Nast,Thomas. “Santa Claus’s Mail.” Harper’s Weekly. New York. December 30, 1871. https://archive.org/details/sim_harpers-weekly_1871-12-30_15_783/mode/1up.

Ehninger, John Whetten Ehninger, “The Christmas Tree.” Harper’s Bazaar. January 1, 1870. https://en.m.wikipedia.org/wiki/File:1870_ChristmasTree_byEhninger_HarpersBazaar.jpeg.

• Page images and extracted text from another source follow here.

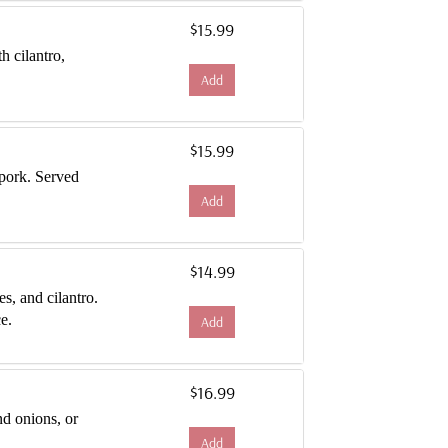
$15.99
th cilantro,
Add
$15.99
 pork. Served
Add
$14.99
es, and cilantro.
e.
Add
$16.99
and onions, or
Add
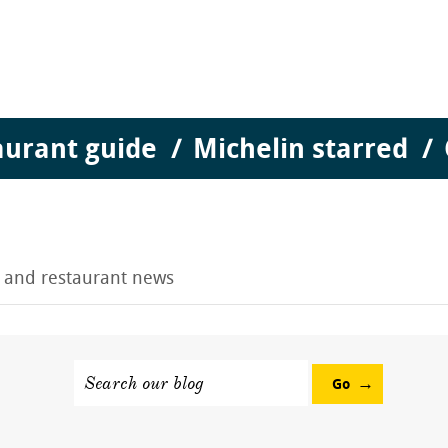
aurant guide
Michelin starred
g and restaurant news
Search our blog
Go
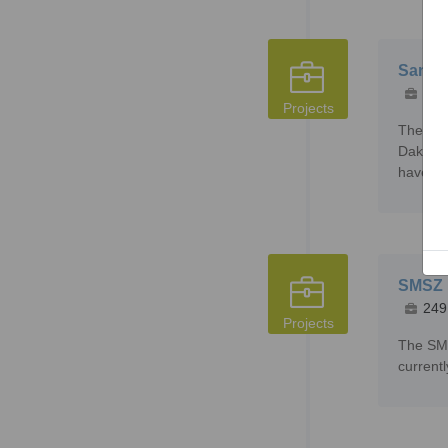
Sanank
215
Projects
The San
Dako th
have in
SMSZ P
249
Projects
The SMS
current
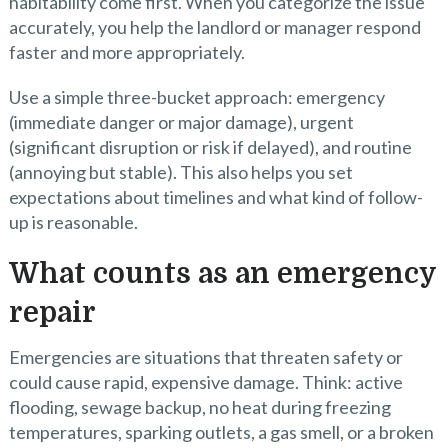
habitability come first. When you categorize the issue
accurately, you help the landlord or manager respond
faster and more appropriately.
Use a simple three-bucket approach: emergency
(immediate danger or major damage), urgent
(significant disruption or risk if delayed), and routine
(annoying but stable). This also helps you set
expectations about timelines and what kind of follow-
up is reasonable.
What counts as an emergency
repair
Emergencies are situations that threaten safety or
could cause rapid, expensive damage. Think: active
flooding, sewage backup, no heat during freezing
temperatures, sparking outlets, a gas smell, or a broken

“Traditional American Fruit Cake with Nuts.” Wikipedia. Accessed December 10, 2023. https://en.wikipedia.org/wiki/Fruitcake – /media/File:Traditional_fruitcake.jpg.

 

 

Author

  • Anna Fitzpatrick Layer

    Anna Fitzpatrick Layer is an Army wife, a mother of two young children, and a historian. Anna met the love of her life, Jacob, while studying history at Cedarville University. Life took her and Jacob in different directions after graduation, during which period Anna obtained an MA in History from Villanova University. During grad school, she and Jacob reconnected and began dating again – even though he was deployed to the Middle East at the time! She and Jacob married in 2016, at which point Anna joined Jacob at Fort Riley, Kansas. In addition to Fort Riley, they have been stationed at Fort Huachuca, Arizona; Fort Cavazos, Texas; Fort Meade, Maryland; and Fort Leavenworth, Kansas. Anna truly loves the adventure of military life and the chance it provides to explore new places! She has found great joy in getting to know other military spouses and in forging friendships by sharing the blessings and trials of military life. In addition to being an Army wife, Anna worked as an online history teacher for several years before becoming a mother. Now, she and Jacob have a three year old little girl, a 6 month old baby boy, and a Golden Retriever who thinks she’s the firstborn child. Anna continues to pursue her passion for history by researching the American Revolution and the Civil War and by collecting (and trying to find the time to read) as many history books as her patient husband will happily move. Besides her love of history, Anna also enjoys playing the harp, baking way too many sweets, studying the Bible, cuddling her Golden Retriever, knitting, and most of all spending time with her family.